* WORK INSTRUCTIONS: Every entry, from first to last, is to be retyped without any alteration.

--- EXTRACTED RECORDS Enclosed Below ---

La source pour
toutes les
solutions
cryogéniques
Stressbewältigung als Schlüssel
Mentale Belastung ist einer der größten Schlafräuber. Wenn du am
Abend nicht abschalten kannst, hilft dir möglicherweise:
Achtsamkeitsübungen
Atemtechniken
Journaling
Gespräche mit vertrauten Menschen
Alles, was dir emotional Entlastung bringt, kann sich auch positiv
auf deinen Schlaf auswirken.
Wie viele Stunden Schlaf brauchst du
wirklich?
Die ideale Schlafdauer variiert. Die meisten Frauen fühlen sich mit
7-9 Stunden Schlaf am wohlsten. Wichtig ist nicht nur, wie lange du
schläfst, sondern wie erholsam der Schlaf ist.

--- End of Enclosed EXTRACTED RECORDS ---

* ANSWER SECTION:
La source pour
toutes les
solutions
cryogéniques
Stressbewältigung als Schlüssel
Mentale Belastung ist einer der größten Schlafräuber. Wenn du am
Abend nicht abschalten kannst, hilft dir möglicherweise:
Achtsamkeitsübungen
Atemtechniken
Journaling
Gespräche mit vertrauten Menschen
Alles, was dir emotional Entlastung bringt, kann sich auch positiv
auf deinen Schlaf auswirken.
Wie viele Stunden Schlaf brauchst du
wirklich?
Die ideale Schlafdauer variiert. Die meisten Frauen fühlen sich mit
7-9 Stunden Schlaf am wohlsten. Wichtig ist nicht nur, wie lange du
schläfst, sondern wie erholsam der Schlaf ist.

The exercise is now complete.